With a bit of time-management and sleep deprivation, I’m actually more involved in my kids’ lives while working the night rotation.  I can pick them up from school and do homework before leaving for work at 5:30pm.  Traffic’s a breeze on the way home and I’m in bed by ten after seven.  Give me five hours of sleep and I can even get in a workout and run an errand or two before it’s time to get the kids.

Meanwhile, I’m awake making money and playing Batman while they’re passed out. Any hour between 9 PM and 3 PM is what I call “garbage time”.  The kids don’t need me when they’re sound asleep or in school. They need me when they’re home and wide awake.  You learn to make the most out of your day and get by on less hours of sleep when you embrace being a creature of the night – and did I mention you save thousands on childcare?  Of course, a highly understanding and relatively low-maintenance spouse is a must in order for this lifestyle to work.

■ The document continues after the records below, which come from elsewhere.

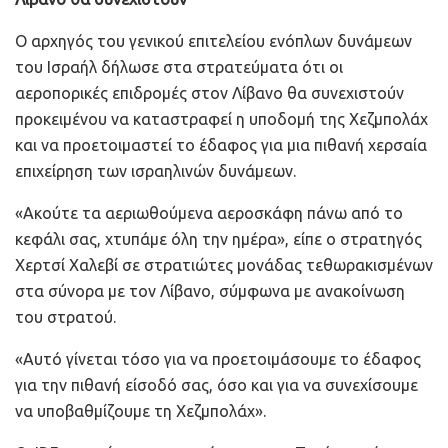
Ο αρχηγός του γενικού επιτελείου ενόπλων δυνάμεων
του Ισραήλ δήλωσε στα στρατεύματα ότι οι
αεροπορικές επιδρομές στον Λίβανο θα συνεχιστούν
προκειμένου να καταστραφεί η υποδομή της Χεζμπολάχ
και να προετοιμαστεί το έδαφος για μια πιθανή χερσαία
επιχείρηση των ισραηλινών δυνάμεων.
«Ακούτε τα αεριωθούμενα αεροσκάφη πάνω από το
κεφάλι σας, χτυπάμε όλη την ημέρα», είπε ο στρατηγός
Χερτσί Χαλεβί σε στρατιώτες μονάδας τεθωρακισμένων
στα σύνορα με τον Λίβανο, σύμφωνα με ανακοίνωση
του στρατού.
«Αυτό γίνεται τόσο για να προετοιμάσουμε το έδαφος
για την πιθανή είσοδό σας, όσο και για να συνεχίσουμε
να υποβαθμίζουμε τη Χεζμπολάχ».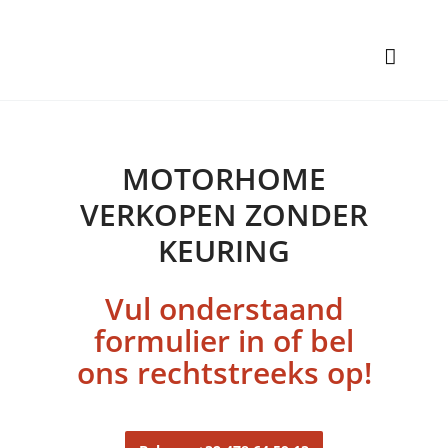
MOTORHOME
VERKOPEN ZONDER
KEURING
Vul onderstaand
formulier in of bel
ons rechtstreeks op!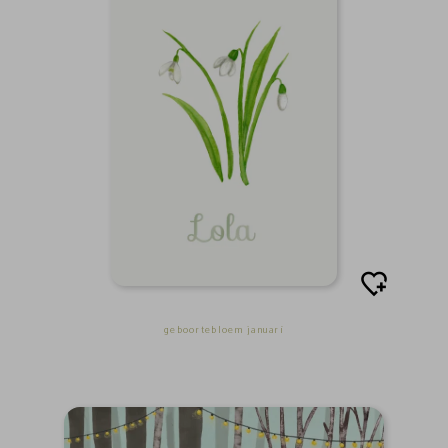
geboortebloem januari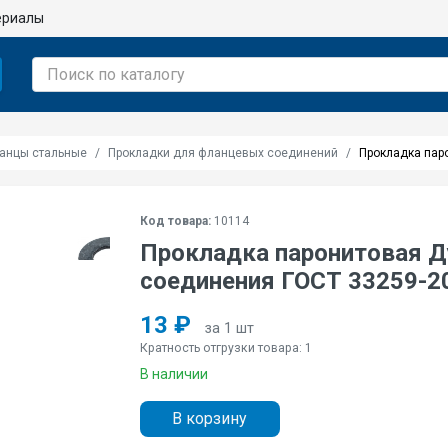
ериалы
анцы стальные
Прокладки для фланцевых соединений
Прокладка пар
Код товара:
10114
Прокладка паронитовая Д
соединения ГОСТ 33259-2
13 ₽
за 1 шт
Кратность отгрузки товара: 1
В наличии
В корзину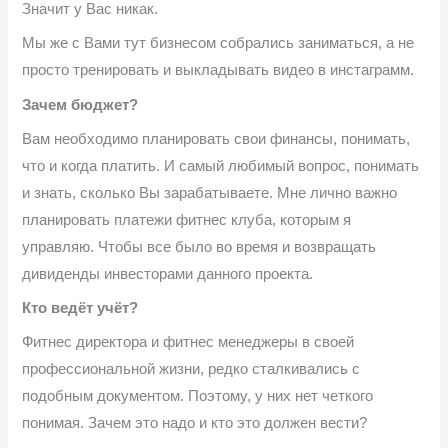
Значит у Вас никак.
Мы же с Вами тут бизнесом собрались заниматься, а не
просто тренировать и выкладывать видео в инстаграмм.
Зачем бюджет?
Вам необходимо планировать свои финансы, понимать,
что и когда платить. И самый любимый вопрос, понимать
и знать, сколько Вы зарабатываете. Мне лично важно
планировать платежи фитнес клуба, которым я
управляю. Чтобы все было во время и возвращать
дивиденды инвесторами данного проекта.
Кто ведёт учёт?
Фитнес директора и фитнес менеджеры в своей
профессиональной жизни, редко сталкивались с
подобным документом. Поэтому, у них нет четкого
понимая. Зачем это надо и кто это должен вести?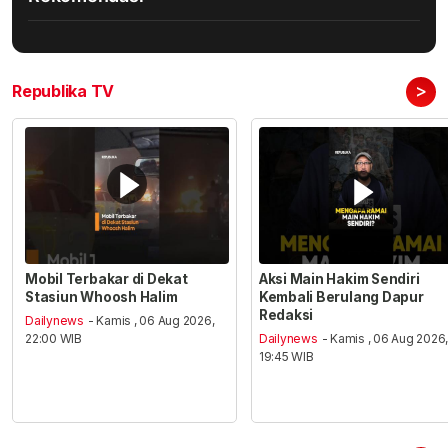
>
Republika TV
Mobil Terbakar di Dekat
Aksi Main Hakim Sendiri
Stasiun Whoosh Halim
Kembali Berulang Dapur
Redaksi
Dailynews
- Kamis , 06 Aug 2026,
22:00 WIB
Dailynews
- Kamis , 06 Aug 2026
19:45 WIB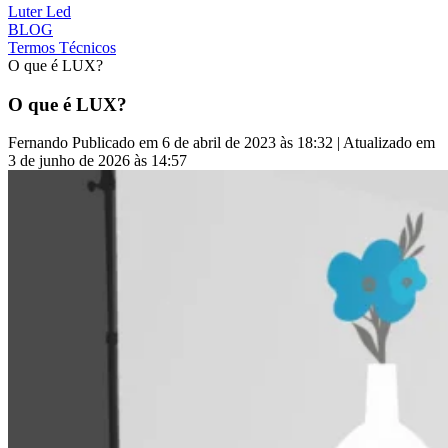
Luter Led
BLOG
Termos Técnicos
O que é LUX?
O que é LUX?
Fernando
Publicado em 6 de abril de 2023 às 18:32 | Atualizado em
3 de junho de 2026 às 14:57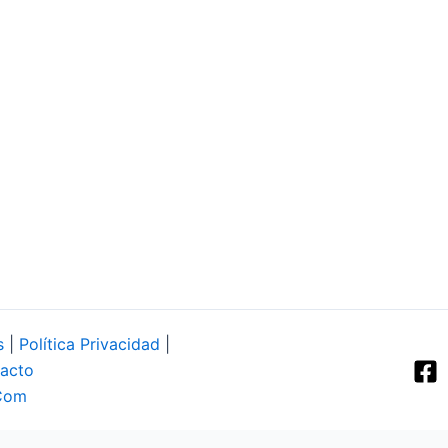
s
|
Política Privacidad
|
acto
Com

It’s not just the home life that comes with living an alternative existence as a vampire-cop that I find more appealing.  If you’re a night owl, you work better in the dark. I’m a form of lemur, slowly but stealthily moving about while everyone else is sleeping.  When those big lemur eyes lock onto something, it gets my full and undivided attention.

In contrast to days, there’s no rush to get every call over with and move onto the next inevitable one that’s pending.  You can move at your own pace and initiate the kind of work you prefer.  If something needs to be investigated further, you roll with it instead of just writing the initial report and tossing it into the pool of cases some overworked investigator is already drowning in. If night cops are lemurs, then the day watch guys are an army of carpenter ants endlessly marching to the next call.

On a more serious note, there are those occasions where the more disturbing experiences this job has to offer are thrown at you.  In these cases, I find the graveyard schedule more therapeutic.  For men, it’s easier to just go home and be alone after seeing a child that’s been molested. If I’m on day shift, I have to face my own kids and pretend I’m not rattled when I look into their eyes.  It makes more sense to go straight to an empty bed after seeing a body torn to pieces or burned beyond recognition than it does to burden someone (my wife) with all of the morbid details.  I find that I usually feel better about these kinds of things after I get some sleep and have a few hours to work them out alone, before going back to playing father and husband.

The day versus night debate will wage on forever, and with the changing circumstances officers personally find themselves in, their shift preferences will change as well.  With that being said, I find myself more at home in the middle of the night.  It’s better — as long as you’re not afraid of the dark.